▶ _What you will do_
All that is needed is each line of the entries holding the word "stations", copied as it stands.

▶ _Data for this exercise_
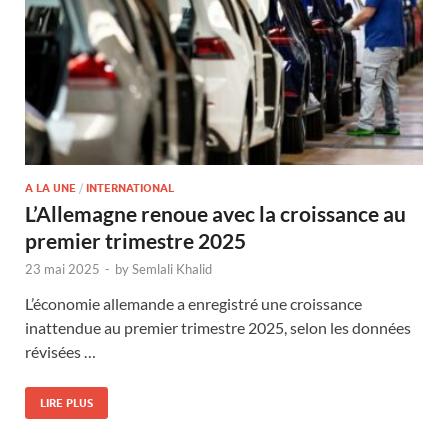
A LA UNE
/
INTERNATIONAL
L’Allemagne renoue avec la croissance au
premier trimestre 2025
23 mai 2025
-
by
Semlali Khalid
L’économie allemande a enregistré une croissance
inattendue au premier trimestre 2025, selon les données
révisées …
LIRE PLUS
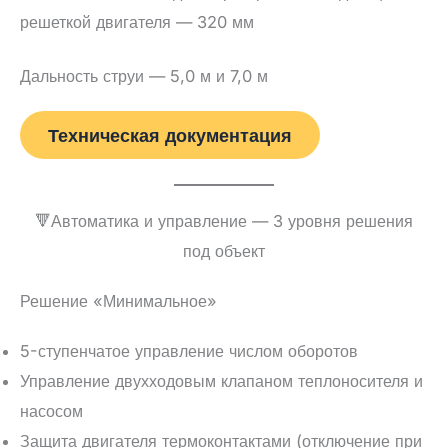
решеткой двигателя — 320 мм
Дальность струи — 5,0 м и 7,0 м
Техническая документация
🔻Автоматика и управление — 3 уровня решения
под объект
Решение «Минимальное»
5-ступенчатое управление числом оборотов
Управление двухходовым клапаном теплоносителя и
насосом
Защита двигателя термоконтактами (отключение при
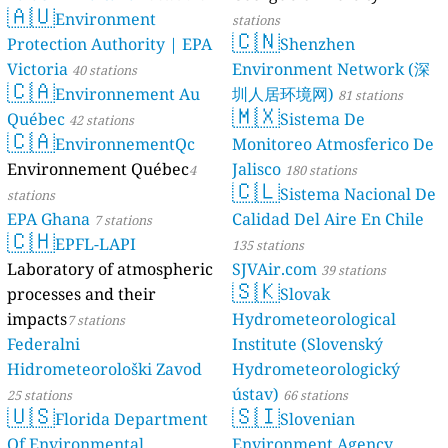
🇦🇺
Environment
stations
🇨🇳
Protection Authority | EPA
Shenzhen
Victoria
Environment Network (深
40 stations
🇨🇦
Environnement Au
圳人居环境网)
81 stations
🇲🇽
Québec
Sistema De
42 stations
🇨🇦
EnvironnementQc
Monitoreo Atmosferico De
Environnement Québec
Jalisco
4
180 stations
🇨🇱
Sistema Nacional De
stations
EPA Ghana
Calidad Del Aire En Chile
7 stations
🇨🇭
EPFL-LAPI
135 stations
Laboratory of atmospheric
SJVAir.com
39 stations
🇸🇰
processes and their
Slovak
impacts
Hydrometeorological
7 stations
Federalni
Institute (Slovenský
Hidrometeorološki Zavod
Hydrometeorologický
ústav)
25 stations
66 stations
🇺🇸
🇸🇮
Florida Department
Slovenian
Of Environmental
Environment Agency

▶ _Answer to this task_
stations
40 stations
81 stations
42 stations
180 stations
stations
7 stations
135 stations
39 stations
7 stations
25 stations
66 stations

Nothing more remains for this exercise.